REQUIRED WORK:
From the entries below, copy out all lines holding "left".

───── THE INPUT

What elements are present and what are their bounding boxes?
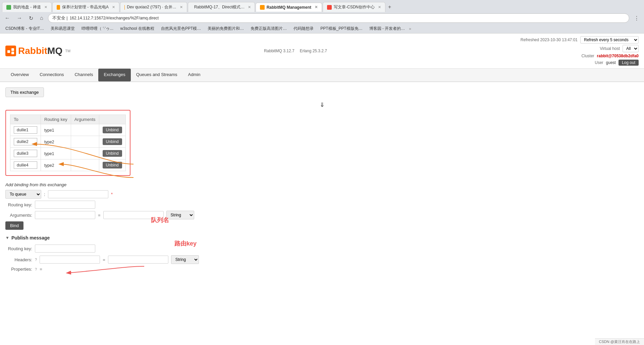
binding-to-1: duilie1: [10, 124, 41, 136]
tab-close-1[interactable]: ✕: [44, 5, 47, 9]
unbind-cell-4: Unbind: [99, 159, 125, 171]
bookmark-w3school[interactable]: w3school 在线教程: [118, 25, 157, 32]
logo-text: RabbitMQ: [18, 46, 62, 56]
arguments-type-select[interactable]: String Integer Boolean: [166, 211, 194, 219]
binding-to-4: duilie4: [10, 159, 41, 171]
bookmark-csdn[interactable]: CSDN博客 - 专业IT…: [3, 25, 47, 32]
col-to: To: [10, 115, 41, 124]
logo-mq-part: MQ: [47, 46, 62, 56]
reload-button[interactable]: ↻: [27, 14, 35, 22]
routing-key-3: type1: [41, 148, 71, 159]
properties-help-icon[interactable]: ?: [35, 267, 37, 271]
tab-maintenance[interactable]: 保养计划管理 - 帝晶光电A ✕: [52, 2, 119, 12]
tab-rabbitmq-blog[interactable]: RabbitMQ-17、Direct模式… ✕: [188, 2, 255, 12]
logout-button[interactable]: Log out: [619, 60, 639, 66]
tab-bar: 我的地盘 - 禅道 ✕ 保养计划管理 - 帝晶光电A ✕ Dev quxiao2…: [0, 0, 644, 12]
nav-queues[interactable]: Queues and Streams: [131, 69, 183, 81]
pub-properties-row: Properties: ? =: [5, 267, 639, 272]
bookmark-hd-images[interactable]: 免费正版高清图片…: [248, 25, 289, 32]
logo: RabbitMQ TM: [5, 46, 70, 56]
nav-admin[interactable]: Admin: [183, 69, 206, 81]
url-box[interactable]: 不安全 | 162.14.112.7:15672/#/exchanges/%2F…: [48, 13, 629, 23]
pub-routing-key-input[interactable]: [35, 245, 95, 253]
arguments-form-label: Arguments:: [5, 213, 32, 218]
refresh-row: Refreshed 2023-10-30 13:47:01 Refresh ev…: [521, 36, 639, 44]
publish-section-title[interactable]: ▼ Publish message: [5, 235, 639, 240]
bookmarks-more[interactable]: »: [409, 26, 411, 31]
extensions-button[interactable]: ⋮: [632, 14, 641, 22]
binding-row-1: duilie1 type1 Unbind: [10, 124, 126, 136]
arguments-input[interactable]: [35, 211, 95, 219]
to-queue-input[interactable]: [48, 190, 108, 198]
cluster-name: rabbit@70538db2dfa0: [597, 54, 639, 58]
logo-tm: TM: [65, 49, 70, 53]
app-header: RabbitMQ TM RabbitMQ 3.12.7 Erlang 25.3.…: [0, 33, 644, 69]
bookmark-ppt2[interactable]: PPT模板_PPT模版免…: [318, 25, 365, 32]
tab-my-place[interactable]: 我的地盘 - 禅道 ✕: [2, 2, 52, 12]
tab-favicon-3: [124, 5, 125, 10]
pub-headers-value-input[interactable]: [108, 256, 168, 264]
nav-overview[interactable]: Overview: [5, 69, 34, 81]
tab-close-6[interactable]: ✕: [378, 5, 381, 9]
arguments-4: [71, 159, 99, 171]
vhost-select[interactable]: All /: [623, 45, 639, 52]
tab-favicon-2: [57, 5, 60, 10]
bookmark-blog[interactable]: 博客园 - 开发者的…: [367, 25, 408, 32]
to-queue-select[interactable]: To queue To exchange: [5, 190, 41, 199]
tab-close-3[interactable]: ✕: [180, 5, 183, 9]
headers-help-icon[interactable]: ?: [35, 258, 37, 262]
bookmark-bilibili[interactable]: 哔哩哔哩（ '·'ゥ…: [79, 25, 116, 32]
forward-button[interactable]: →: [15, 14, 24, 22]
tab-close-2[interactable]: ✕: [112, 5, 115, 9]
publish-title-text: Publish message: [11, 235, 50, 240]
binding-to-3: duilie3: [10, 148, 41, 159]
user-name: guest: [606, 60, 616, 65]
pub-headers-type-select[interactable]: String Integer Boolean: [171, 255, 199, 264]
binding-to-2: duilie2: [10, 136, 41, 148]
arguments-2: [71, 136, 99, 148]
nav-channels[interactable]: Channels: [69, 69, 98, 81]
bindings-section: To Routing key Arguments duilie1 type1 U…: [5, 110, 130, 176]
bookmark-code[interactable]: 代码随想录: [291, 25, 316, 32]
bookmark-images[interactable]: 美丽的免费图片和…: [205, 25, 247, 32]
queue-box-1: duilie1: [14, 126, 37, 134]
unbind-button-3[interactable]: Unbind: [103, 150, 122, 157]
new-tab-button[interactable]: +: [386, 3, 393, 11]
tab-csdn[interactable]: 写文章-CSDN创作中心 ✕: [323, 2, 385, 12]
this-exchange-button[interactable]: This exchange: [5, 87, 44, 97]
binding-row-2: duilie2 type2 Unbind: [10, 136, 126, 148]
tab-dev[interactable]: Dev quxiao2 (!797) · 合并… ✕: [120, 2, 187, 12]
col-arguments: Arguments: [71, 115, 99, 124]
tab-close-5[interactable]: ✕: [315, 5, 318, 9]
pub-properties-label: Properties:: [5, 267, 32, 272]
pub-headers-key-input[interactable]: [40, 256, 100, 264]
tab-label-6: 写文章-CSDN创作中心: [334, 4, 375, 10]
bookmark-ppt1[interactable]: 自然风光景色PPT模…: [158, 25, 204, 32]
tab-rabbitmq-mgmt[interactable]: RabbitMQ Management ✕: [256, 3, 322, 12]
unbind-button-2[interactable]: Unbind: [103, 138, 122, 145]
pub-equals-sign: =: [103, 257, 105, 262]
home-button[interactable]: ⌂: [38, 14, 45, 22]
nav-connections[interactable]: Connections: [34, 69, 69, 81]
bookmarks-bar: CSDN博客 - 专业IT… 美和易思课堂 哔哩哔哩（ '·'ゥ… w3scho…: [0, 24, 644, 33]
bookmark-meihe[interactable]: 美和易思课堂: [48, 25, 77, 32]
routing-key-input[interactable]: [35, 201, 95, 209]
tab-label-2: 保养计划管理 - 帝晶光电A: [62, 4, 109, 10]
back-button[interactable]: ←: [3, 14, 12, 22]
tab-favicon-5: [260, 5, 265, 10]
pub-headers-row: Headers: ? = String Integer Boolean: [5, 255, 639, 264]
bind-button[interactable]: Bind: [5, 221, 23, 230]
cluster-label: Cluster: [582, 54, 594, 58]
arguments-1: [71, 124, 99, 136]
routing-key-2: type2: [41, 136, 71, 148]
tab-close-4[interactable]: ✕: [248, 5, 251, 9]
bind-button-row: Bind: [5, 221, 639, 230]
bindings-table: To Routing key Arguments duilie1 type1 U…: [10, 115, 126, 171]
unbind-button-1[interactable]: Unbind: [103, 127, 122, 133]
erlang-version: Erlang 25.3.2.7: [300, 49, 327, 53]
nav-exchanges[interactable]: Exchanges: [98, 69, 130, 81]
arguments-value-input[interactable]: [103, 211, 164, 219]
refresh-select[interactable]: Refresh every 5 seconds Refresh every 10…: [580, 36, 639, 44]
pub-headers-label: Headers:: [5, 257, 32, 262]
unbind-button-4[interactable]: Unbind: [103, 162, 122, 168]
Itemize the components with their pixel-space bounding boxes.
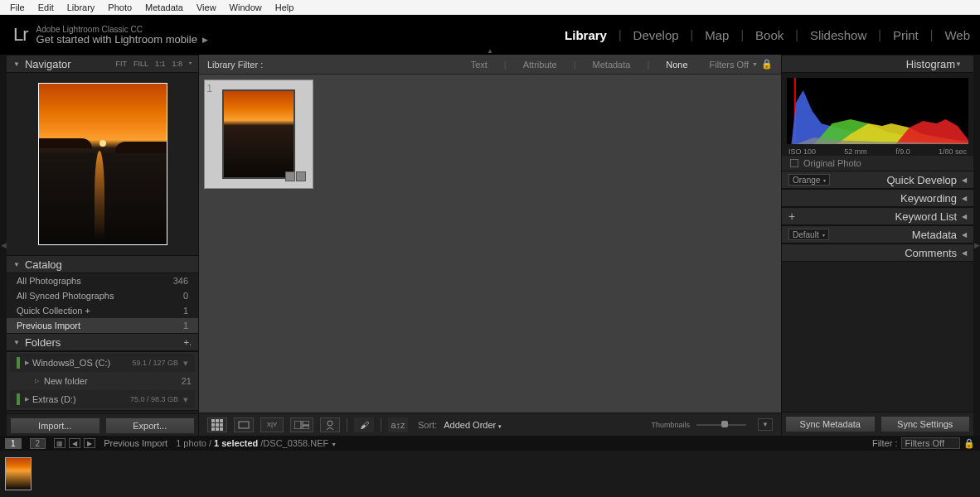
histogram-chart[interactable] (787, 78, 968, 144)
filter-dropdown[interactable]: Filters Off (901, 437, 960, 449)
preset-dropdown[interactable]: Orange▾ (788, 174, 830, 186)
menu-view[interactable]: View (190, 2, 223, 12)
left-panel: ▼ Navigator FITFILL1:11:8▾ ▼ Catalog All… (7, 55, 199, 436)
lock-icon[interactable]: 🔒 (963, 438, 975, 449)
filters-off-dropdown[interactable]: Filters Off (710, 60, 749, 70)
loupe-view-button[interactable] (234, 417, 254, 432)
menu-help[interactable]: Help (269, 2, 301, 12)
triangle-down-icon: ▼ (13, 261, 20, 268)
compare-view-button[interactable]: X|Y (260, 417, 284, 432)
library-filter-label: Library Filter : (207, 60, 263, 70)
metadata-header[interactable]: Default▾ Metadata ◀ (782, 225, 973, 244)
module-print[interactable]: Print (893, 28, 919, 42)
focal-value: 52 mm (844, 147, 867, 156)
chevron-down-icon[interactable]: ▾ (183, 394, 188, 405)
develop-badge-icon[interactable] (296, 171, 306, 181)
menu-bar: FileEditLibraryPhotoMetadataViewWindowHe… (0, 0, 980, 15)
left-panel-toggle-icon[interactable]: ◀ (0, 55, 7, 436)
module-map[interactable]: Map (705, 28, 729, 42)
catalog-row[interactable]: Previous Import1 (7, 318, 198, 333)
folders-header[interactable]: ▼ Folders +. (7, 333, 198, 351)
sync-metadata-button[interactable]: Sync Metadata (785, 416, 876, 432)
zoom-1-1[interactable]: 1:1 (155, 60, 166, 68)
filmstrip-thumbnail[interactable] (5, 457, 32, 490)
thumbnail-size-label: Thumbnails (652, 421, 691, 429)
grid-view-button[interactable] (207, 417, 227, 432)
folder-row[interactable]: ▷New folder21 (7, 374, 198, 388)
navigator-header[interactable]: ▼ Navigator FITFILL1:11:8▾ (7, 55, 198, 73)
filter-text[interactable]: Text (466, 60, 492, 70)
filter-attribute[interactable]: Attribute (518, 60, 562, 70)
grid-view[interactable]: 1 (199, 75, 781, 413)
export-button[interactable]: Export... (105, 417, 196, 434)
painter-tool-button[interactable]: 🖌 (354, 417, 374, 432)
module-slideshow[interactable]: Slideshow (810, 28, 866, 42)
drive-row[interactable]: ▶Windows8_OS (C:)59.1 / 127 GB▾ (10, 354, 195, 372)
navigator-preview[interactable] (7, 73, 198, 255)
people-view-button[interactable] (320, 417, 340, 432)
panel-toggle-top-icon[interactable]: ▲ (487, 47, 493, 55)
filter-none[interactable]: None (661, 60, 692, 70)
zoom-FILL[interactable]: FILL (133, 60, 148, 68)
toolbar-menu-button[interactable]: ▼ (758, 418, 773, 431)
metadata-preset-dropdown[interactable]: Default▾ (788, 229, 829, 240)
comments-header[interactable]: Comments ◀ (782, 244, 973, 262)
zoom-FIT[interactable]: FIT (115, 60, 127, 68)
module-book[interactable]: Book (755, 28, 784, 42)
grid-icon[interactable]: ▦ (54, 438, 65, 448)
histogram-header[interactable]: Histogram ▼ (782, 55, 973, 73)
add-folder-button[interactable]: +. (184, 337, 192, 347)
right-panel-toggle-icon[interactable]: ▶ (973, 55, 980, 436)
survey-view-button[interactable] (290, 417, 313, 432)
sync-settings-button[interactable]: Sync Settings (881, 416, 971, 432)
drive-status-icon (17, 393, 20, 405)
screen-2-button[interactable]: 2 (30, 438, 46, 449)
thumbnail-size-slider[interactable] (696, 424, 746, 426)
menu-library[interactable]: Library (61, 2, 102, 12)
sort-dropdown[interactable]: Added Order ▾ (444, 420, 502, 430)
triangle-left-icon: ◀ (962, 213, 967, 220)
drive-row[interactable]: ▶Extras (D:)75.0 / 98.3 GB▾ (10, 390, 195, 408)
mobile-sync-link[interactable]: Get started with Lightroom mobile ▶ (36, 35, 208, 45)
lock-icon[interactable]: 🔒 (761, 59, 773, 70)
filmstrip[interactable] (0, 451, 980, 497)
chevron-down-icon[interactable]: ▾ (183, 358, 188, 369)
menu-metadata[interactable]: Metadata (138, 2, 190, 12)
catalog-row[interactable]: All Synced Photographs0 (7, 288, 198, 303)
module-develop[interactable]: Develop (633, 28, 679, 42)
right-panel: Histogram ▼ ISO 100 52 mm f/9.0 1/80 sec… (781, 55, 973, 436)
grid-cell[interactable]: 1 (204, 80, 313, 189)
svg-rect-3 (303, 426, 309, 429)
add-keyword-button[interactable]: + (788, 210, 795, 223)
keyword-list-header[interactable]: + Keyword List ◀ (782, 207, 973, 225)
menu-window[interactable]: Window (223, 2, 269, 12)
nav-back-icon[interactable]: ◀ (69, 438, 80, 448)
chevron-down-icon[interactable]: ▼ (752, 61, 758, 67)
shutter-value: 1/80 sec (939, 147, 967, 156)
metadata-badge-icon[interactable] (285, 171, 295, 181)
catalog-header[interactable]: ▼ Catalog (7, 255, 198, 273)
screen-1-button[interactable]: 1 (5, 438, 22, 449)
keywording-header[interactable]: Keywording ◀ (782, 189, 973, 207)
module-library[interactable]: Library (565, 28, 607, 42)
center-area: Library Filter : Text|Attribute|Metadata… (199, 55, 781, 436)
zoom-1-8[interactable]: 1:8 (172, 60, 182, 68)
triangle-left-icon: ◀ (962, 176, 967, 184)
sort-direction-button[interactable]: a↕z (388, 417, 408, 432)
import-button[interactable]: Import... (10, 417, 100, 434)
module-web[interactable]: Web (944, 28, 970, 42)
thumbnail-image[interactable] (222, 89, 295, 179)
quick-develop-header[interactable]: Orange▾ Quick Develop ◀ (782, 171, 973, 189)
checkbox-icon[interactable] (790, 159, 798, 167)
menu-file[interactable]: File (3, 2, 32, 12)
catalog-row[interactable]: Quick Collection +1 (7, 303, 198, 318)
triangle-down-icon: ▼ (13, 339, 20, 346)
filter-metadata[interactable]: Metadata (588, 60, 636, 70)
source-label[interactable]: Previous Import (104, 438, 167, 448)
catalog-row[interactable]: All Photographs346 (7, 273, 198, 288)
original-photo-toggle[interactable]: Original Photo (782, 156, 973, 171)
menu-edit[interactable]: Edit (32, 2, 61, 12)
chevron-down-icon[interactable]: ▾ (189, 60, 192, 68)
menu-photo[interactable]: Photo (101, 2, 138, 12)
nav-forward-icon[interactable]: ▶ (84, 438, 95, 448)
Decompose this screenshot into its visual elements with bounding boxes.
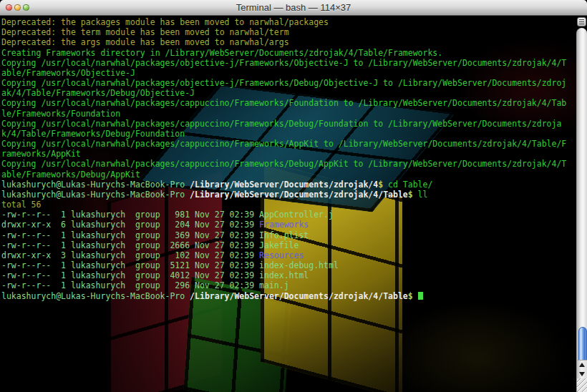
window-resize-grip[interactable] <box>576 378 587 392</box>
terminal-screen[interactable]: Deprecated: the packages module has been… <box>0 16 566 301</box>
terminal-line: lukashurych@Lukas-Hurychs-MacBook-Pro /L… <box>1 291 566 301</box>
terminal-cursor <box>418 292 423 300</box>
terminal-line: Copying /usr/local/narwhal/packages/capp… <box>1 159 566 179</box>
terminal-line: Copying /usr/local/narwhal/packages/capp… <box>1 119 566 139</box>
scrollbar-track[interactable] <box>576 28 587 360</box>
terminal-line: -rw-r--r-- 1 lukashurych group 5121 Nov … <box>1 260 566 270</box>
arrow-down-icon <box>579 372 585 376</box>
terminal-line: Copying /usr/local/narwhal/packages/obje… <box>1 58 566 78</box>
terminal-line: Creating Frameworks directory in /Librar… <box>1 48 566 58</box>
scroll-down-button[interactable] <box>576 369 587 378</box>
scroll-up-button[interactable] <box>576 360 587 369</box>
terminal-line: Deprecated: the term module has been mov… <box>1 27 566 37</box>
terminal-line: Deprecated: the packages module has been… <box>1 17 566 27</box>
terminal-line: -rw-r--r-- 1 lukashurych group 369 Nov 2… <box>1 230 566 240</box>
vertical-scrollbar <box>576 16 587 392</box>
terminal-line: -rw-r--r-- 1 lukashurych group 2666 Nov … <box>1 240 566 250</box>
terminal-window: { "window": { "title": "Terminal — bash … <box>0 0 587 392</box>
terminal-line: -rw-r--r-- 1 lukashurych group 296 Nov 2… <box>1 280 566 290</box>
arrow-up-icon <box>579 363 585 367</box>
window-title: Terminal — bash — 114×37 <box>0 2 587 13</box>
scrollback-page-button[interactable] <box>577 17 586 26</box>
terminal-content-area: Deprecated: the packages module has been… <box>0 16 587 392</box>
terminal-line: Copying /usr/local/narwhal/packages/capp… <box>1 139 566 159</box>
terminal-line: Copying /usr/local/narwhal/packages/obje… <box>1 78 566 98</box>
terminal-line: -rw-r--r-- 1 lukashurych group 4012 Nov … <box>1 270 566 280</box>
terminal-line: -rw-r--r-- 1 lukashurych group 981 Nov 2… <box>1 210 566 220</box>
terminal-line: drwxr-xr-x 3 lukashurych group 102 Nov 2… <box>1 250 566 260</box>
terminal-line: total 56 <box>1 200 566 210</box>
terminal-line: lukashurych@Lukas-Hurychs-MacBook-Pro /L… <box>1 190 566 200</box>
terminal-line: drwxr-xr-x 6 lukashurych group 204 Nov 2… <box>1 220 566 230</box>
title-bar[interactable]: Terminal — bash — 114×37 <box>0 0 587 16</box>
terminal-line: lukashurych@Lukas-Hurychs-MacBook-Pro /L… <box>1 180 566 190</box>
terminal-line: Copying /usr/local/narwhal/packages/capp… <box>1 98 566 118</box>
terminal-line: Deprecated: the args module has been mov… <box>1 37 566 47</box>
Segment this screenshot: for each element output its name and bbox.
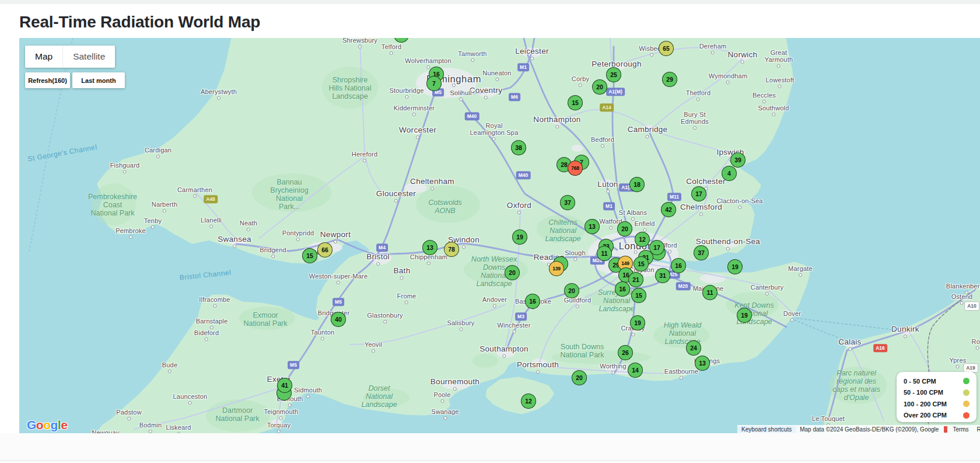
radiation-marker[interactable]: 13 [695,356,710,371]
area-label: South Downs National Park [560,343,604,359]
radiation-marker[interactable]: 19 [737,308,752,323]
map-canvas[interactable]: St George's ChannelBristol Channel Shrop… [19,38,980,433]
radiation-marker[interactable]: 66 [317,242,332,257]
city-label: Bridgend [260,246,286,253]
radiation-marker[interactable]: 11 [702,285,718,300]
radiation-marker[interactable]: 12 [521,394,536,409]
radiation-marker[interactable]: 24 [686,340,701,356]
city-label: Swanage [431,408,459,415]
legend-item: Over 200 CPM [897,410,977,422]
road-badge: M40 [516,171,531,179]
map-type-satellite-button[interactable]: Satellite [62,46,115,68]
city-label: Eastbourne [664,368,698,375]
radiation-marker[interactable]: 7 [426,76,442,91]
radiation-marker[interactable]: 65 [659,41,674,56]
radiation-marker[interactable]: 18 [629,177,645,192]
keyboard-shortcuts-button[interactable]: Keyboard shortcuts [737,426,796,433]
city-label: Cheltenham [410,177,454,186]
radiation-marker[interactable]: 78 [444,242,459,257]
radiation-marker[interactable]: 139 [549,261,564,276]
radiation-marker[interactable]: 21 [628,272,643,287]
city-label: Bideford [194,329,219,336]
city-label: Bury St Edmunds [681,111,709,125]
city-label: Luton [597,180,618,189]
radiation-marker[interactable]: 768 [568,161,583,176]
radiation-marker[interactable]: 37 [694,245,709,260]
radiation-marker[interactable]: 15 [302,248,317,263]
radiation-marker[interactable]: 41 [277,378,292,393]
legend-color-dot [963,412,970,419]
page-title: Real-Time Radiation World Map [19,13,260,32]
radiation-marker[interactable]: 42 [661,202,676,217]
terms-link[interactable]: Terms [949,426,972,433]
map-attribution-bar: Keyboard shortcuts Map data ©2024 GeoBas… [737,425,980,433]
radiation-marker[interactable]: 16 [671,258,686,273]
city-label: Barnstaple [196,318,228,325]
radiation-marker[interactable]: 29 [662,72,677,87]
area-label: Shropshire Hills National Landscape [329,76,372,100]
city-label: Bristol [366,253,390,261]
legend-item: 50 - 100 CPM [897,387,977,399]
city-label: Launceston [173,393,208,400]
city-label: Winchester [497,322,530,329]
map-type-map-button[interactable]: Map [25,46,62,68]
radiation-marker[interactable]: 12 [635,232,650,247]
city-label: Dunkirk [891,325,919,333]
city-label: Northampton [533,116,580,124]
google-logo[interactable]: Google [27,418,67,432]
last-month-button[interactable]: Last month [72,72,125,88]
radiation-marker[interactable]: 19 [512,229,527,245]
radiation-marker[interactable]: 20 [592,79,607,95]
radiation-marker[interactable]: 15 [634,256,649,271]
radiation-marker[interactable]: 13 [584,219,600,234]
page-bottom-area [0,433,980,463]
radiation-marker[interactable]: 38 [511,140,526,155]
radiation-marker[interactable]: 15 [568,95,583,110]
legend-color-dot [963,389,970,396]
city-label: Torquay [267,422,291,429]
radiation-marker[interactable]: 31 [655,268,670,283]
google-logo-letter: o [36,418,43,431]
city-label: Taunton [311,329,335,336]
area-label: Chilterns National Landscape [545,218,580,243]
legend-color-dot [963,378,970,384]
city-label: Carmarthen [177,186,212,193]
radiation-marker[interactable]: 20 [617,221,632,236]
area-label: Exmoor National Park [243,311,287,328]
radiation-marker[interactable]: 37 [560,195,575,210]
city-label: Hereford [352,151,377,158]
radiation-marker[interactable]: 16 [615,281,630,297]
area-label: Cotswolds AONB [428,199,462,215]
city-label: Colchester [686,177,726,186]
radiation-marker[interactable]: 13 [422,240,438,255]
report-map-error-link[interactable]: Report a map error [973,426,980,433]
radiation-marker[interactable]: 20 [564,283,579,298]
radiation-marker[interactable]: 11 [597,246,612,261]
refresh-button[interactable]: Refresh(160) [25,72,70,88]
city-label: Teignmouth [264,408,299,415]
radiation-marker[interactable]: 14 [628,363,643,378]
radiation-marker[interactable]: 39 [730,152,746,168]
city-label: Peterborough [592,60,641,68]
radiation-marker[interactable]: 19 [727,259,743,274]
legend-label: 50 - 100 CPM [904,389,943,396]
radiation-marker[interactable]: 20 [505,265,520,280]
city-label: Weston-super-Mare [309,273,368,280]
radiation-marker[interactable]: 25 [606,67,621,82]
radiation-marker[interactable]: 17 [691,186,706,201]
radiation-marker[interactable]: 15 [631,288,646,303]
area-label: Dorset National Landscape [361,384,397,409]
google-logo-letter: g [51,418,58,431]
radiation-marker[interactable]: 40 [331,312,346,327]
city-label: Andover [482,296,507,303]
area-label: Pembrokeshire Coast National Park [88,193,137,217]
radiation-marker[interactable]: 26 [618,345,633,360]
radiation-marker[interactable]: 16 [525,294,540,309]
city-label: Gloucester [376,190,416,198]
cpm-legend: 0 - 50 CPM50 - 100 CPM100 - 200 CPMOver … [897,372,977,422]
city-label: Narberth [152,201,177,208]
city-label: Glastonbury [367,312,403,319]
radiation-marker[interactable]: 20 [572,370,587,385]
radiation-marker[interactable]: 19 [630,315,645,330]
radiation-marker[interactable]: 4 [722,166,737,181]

──────────

SOLUTION BELOW:
left-panel: ▼ Navigator FITFILL1:11:8▾ ▼ Catalog All… (7, 55, 199, 436)
left-panel-toggle-icon[interactable]: ◀ (0, 55, 7, 436)
triangle-left-icon: ◀ (962, 213, 967, 220)
triangle-left-icon: ◀ (962, 176, 967, 184)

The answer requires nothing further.